There was a page that I had written while sitting in church last spring, long before I knew I had cancer.   We had just finished singing a song in church with these lyrics:


Since I am so sick 
Since I am in need 
Since I have no healing within me 
Oh, my God, be mindful of me 
You are my help and my Redeemer 
Oh, my God, be mindful of me 
You are my help and my Redeemer 
Unto You, oh Lord 
I lift up my soul 
In Your loving-kindness I believe 
Surely those who wait on You 
Will never be ashamed 
All of those who call on You 
Will know the faithfulness of Your name 



This song must have spurred me on to write, as I wrote the lyrics out in my journal, and then just kept on writing while sitting there in church.  I don't remember writing this, but found it very interesting, reading it 10 months later. It expresses my heart and how I have felt lately!!  Thought I would share:


An utter submission to His ways.
A sprawled out, head down,exhausted and limp 
Nothing left of me.  


Empty, spilled out
Core exposed, broken.
What is left?


A hearts desire to be filled only with you.

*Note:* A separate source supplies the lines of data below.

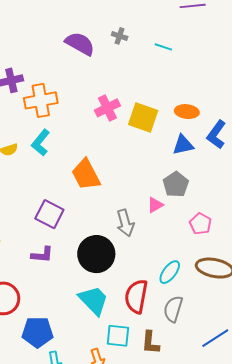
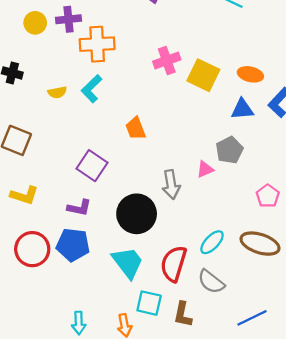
orange trapezoid: (86, 175) -> (136, 128), size x0.7
pink pentagon: (200, 224) -> (268, 196), moved
gray semicircle: (173, 309) -> (211, 282), turned -76
blue pentagon: (37, 332) -> (73, 245), moved

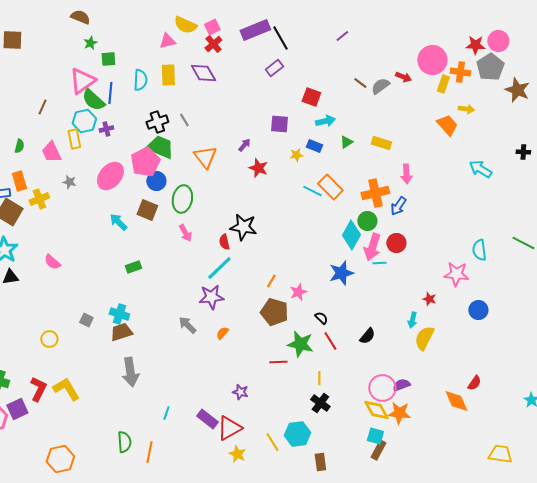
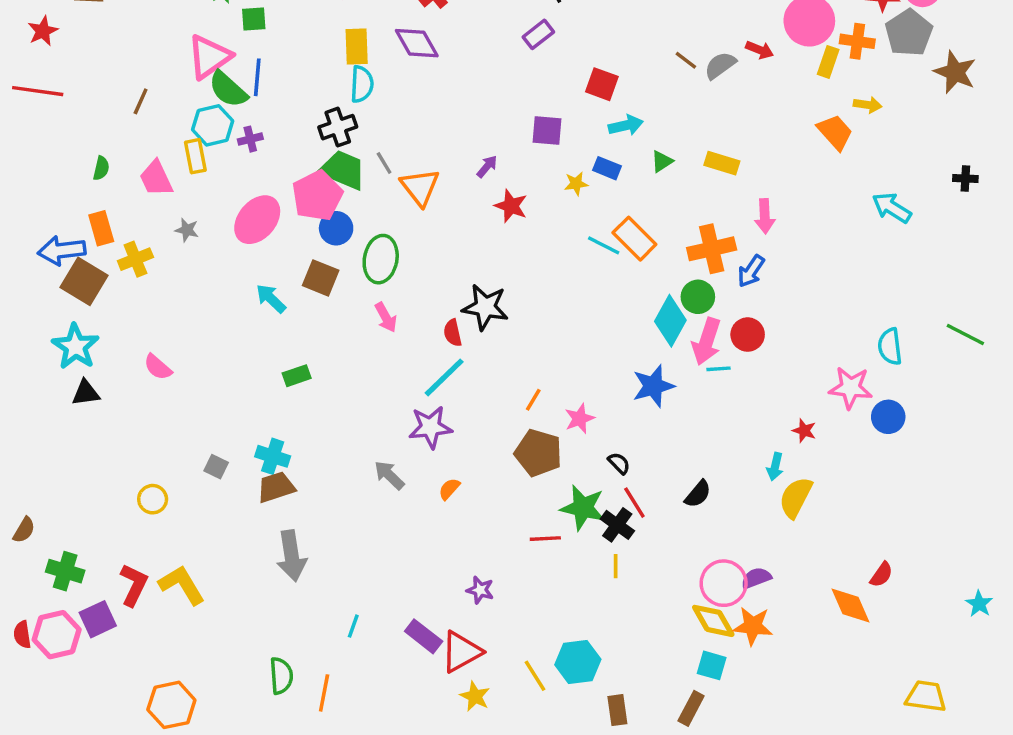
cyan semicircle: (140, 80) -> (362, 84), moved
gray line: (184, 120) -> (384, 163), moved
blue circle: (478, 310) -> (888, 417), moved
black cross: (320, 403) -> (617, 525), moved
brown rectangle: (378, 450) -> (691, 708), moved

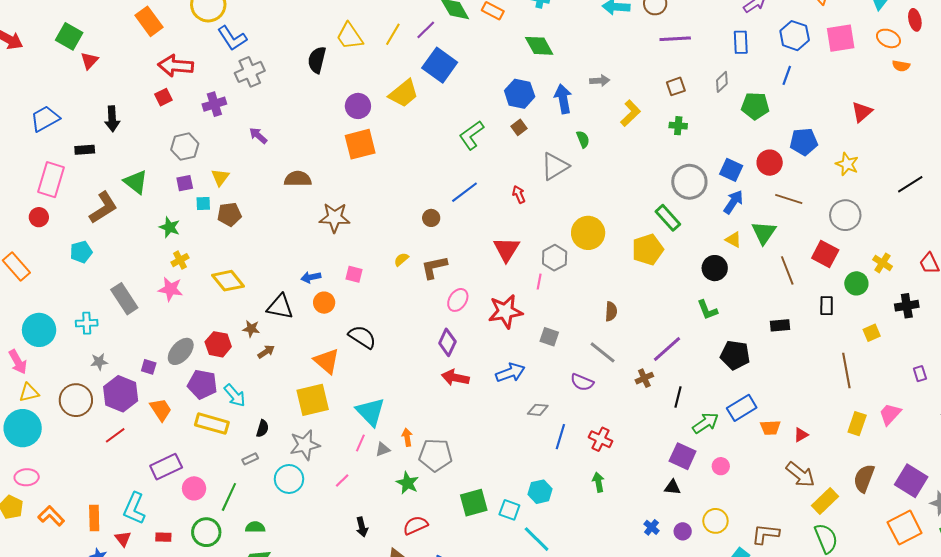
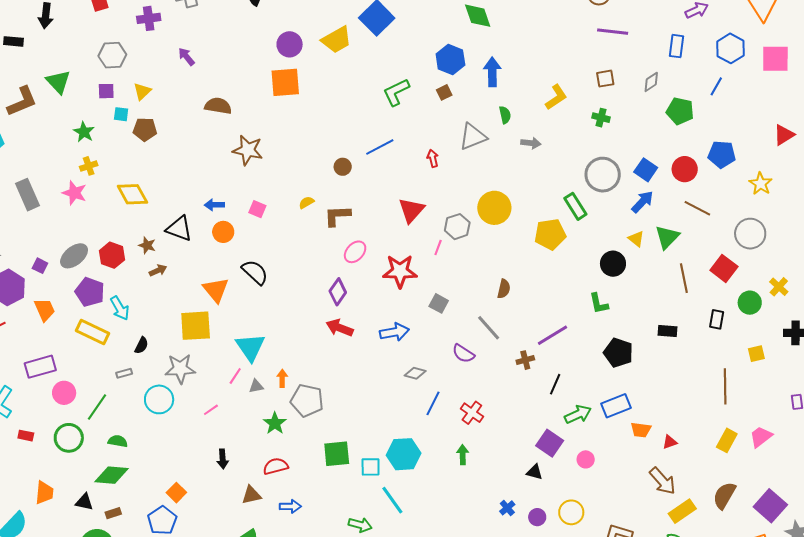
gray arrow: (600, 81) -> (531, 143), moved
cyan hexagon: (540, 492) -> (404, 454), size x1.4
cyan square: (509, 510) -> (371, 467), turned -30

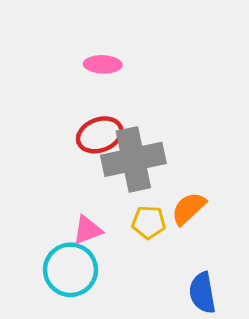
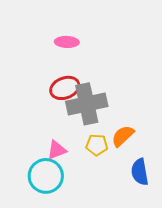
blue semicircle: (202, 293) -> (140, 172), moved

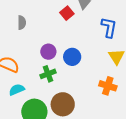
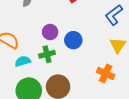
blue L-shape: (109, 27) -> (114, 15), turned -145
cyan semicircle: (17, 90) -> (23, 61), moved

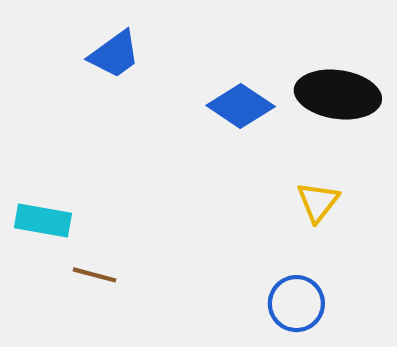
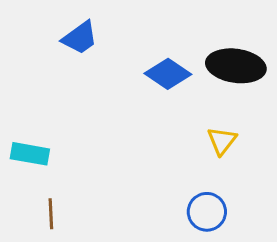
brown line: (95, 275) -> (51, 214), moved, turned 72

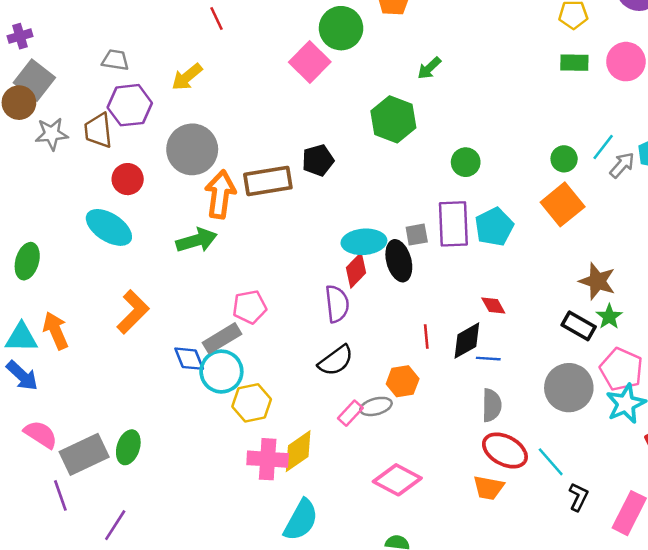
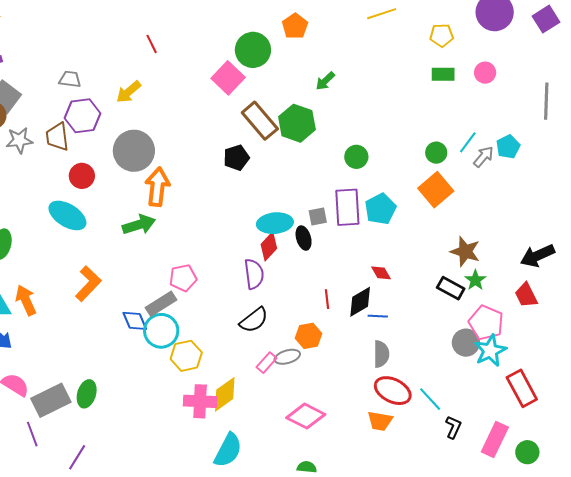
pink circle: (626, 62) -> (485, 73), size x0.7
brown rectangle: (268, 181) -> (260, 121), moved, turned 60
black ellipse: (399, 261) -> (304, 238), size x0.7
gray circle: (569, 388) -> (466, 343), moved, size x0.7

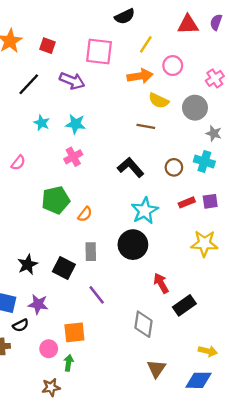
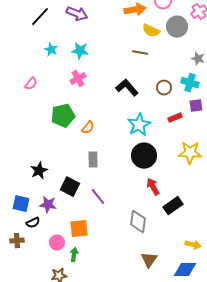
gray circle: (195, 108) -> (177, 27), moved
purple square: (210, 201) -> (196, 106), moved
black circle: (133, 245) -> (144, 156), moved
black square: (64, 268) -> (70, 187), moved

A raw, child- trust, that you will hold my exposed heart,
for you are good, and know how to make us like You.


Breaking heart, 
Shattered self,
Pride gone-no room for it.


Piece by piece you restore & redeem


Come Lord, come quickly.
Put me back together, but break me completely first.
Do your redeeming work.


Give me eyes to see
A heart that trusts


YOU are the answer, the only answer.


I am sick
I am in need
I have no healing within me


BUT-YOU are my help and my redeemer.
Come quickly, Lord.

1.06.2011

He Is Lifting My Head

No, the pathology report was not what I wanted to hear.  At all.  My hopes were up that we were at the end of this cancer journey, but I am adjusting to the knowledge that there may be much more fighting to do.  I cried.  I vented to those around me.  I felt a deep, deep sadness for my girls who may be seeing their mom weak and sick by more chemo.  
I cried out to God "REALLY?  Is this REALLY the road we are going to continue down? But Lord, I don't want to.  I want my hair back.  I want to feel like a woman again. I want strong arms and healed wounds so I can hug my girls again.  REALLY, Lord? 

In all of this journey I have never lost His voice.  That is how very kind He has been to me.

"I AM WITH YOU"
"I AM HERE"

I woke up yesterday with such a peace and a HAPPY JOY.  Yes, it was weird.  I loved it.
I know it is all the prayers going up to heaven that has kept my head lifted and ears hearing.
Thank you.

Today I would not say I am happy.  I woke up in pain and I am weary emotionally.  But, I am not feeling lost and upset, and for that I am grateful. 

God has constantly used song to encourage me and speak to me.  I have so many to share!

The song that I posted almost a year ago here, is the one that has been playing the loudest in my brain the last couple days.  It is called "You're Not Alone" by Meredith Andrews.

The chorus:
"you're not alone,
 for I am here, 
let me wipe away your every tear. 
 My love, I've never left your side,
 I have seen you through the darkest night, 
and I'm the one who has loved you all your life."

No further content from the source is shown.